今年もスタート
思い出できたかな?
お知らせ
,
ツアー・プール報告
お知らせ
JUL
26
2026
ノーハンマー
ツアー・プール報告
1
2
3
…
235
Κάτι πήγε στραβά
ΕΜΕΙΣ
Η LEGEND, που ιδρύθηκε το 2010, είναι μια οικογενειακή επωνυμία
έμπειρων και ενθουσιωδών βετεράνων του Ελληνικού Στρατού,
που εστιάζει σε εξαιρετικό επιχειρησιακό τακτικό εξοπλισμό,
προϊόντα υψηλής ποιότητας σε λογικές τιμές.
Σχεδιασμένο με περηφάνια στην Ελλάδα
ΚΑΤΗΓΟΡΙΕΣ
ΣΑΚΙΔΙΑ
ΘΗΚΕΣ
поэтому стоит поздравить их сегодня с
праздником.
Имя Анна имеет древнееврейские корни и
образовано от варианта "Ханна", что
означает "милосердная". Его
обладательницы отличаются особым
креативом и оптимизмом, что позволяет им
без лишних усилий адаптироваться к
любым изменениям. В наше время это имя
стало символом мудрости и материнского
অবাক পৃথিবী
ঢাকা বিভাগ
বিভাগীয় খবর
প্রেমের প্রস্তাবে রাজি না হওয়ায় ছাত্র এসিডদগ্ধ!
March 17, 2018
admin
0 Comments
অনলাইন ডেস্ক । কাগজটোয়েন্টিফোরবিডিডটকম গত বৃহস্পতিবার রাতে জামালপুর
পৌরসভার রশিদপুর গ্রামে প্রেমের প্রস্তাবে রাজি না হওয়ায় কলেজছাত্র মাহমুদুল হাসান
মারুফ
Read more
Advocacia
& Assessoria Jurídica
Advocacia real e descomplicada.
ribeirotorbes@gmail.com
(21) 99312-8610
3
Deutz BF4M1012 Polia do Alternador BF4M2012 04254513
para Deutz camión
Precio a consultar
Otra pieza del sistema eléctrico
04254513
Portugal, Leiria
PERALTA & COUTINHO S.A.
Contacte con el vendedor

...

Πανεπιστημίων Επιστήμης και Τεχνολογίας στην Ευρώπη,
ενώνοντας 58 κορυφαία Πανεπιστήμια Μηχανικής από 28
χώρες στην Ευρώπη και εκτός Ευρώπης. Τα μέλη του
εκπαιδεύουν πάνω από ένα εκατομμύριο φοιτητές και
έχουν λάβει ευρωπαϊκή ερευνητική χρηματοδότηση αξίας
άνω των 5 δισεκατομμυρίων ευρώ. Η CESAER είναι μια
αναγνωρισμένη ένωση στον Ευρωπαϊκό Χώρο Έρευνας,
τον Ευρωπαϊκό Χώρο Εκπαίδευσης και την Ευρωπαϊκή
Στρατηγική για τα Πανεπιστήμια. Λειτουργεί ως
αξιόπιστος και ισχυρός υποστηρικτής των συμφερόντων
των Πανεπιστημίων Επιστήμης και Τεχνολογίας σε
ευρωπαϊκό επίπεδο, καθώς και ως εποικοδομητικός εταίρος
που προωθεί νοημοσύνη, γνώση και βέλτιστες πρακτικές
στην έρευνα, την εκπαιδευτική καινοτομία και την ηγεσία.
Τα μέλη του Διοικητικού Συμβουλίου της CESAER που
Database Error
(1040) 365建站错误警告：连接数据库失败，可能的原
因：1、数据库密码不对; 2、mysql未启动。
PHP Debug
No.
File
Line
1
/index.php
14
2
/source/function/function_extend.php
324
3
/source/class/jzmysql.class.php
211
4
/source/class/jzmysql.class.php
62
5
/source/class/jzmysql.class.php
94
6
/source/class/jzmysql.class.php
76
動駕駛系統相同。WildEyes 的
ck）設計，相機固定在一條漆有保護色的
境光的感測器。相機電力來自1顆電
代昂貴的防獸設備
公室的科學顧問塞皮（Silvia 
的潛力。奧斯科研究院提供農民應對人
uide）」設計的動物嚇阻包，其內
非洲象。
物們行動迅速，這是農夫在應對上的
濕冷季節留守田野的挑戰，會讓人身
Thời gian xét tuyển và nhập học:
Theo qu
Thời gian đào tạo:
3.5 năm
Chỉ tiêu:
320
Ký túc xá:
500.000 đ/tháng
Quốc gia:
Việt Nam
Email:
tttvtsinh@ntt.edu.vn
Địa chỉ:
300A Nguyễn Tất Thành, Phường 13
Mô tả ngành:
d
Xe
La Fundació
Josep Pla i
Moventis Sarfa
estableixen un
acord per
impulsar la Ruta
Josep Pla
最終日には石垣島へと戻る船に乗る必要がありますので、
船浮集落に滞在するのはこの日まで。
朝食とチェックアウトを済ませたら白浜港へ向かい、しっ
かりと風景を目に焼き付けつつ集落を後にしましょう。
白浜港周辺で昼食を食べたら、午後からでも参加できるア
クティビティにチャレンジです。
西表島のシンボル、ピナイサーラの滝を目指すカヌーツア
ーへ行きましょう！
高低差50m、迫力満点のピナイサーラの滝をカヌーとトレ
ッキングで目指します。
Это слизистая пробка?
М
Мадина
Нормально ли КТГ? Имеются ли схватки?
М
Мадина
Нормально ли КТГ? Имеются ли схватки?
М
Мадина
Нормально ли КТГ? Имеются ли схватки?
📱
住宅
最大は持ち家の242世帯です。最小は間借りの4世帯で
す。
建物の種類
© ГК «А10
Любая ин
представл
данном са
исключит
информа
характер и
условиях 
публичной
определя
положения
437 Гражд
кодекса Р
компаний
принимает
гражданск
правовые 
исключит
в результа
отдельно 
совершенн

---

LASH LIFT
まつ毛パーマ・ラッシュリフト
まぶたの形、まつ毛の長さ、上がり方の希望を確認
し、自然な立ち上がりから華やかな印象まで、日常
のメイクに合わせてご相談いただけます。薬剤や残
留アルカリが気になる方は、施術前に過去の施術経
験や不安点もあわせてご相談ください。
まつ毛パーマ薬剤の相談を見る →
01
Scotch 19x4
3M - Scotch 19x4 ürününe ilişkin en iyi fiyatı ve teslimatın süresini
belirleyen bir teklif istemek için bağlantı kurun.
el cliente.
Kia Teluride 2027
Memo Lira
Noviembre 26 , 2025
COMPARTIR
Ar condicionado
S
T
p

### [Problem to solve]
Find how many lines in the preceding listing contain the word "Πανεπιστήμια", and answer with that number only.

### [Answer section]
2